For this challenge, being limited to just 256 colors became an advantage. It’s a small enough number that I could show all 256 colors by putting a few such slices side by side. The easiest one is to slice among the blue axis, since it only had two bits in RGB332 so there are only four slices of blue. Each slice of blue shows all combinations of the red and green channels. They had three bits each for 23 = 8 values, and combining them means 8 * 8 = 64 colors in each slice of blue. The header image for this post arranges the four blue slices side-by-side. This is a variant of my Arduino library example RGB332_pulseB which changes the blue channel over time instead of laying them out side by side.

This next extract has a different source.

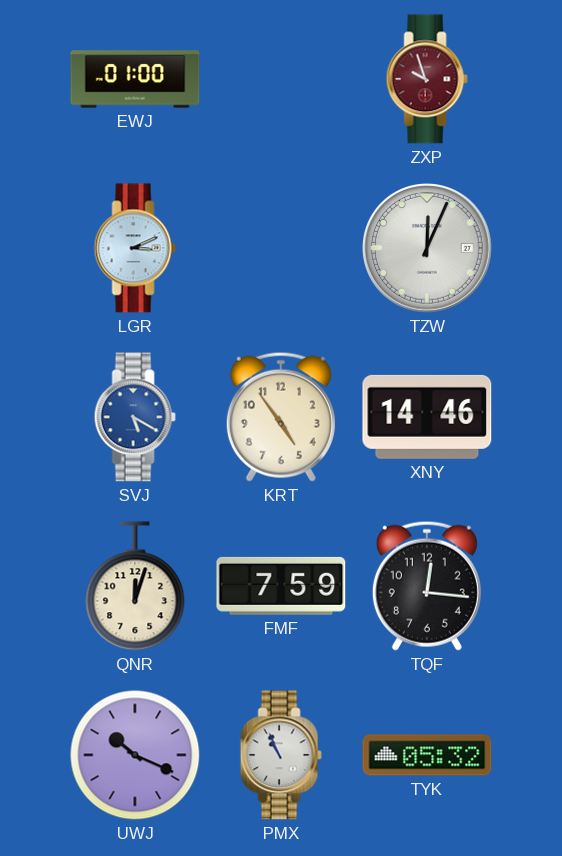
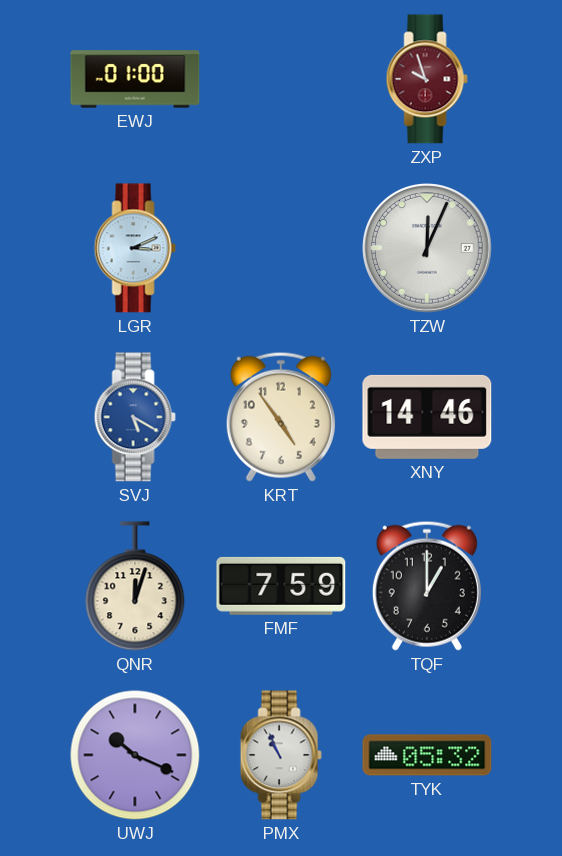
TQF: 12:16 -> 1:00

But even though this was a complete representation of the palette, Emily and I were unsatisfied with this layout. Too many similar colors were separated by this layout. Intuitively it feels like there should be a potential arrangement for RGB332 colors that would allow similar colors to always be near each other. It wouldn’t apply in the general case, but we only have 256 colors to worry about, and that might work to our advantage again. Emily dived into Photoshop because she’s familiar with that tool, and designed some very creative approaches to the idea. I’m not as good with Photoshop, so I dived into what I’m familiar with: writing code.

My RGB332 Color Code Oversight

I felt a certain level of responsibility after my library was accepted to the Arduino library manager, and wrote down all the things I knew I could work on under GitHub issues for the project. I also filled out the README file with usage basics, and I had felt pretty confident I have enabled people to generate color composite video out signals from their ESP32 projects. This confidence was short-lived. My first guinea pig volunteer for a test drive was Emily Velasco, who I credit for instigating this quest. After she downloaded the library and ran my examples, she looked at the source code and asked a perfectly reasonable question: “Roger, what are these color codes?”


Having many years of experience playing in computers graphics, I was very comfortable with various color models for specifying digital image data. When I read niche jargon like “RGB332”, I immediately know it meant an 8-bit color value with most significant three bits for red channel, three bits for green, and least significant two bits for blue. I was so comfortable, in fact, that it never occurred to me that not everybody would know this. And so I forgot to say anything about it in my library documentation.

I thanked Emily for calling out my blind spot and frantically got to work. The first and most immediate task was to update the README file, starting with a link to the Wikipedia section about RGB332 color. I then followed up with a few example values, covering all the primary and secondary colors. This resulted in a list of eight colors which can also be minimally specified with just 3 bits, one for each color channel. (RGB111, if you will.)

I thought about adding some of these RGB332 values to my library as #define constants that people can use, but I didn’t know how to name and/or organize them. I don’t want to name them something completely common like #define RED because that has a high risk of colliding with a completely unrelated RED in another library. Technically speaking, the correct software architecture solution to this problem is C++ namespace. But I see no mention of namespaces in the Arduino API Style Guide and I don’t believe it is considered a simple beginner-friendly construct. Unable to decide, I chickened out and did nothing in my Arduino library source code. But that doesn’t necessarily mean we need to leave people up a creek, so Emily and I set out to build some paddles for this library.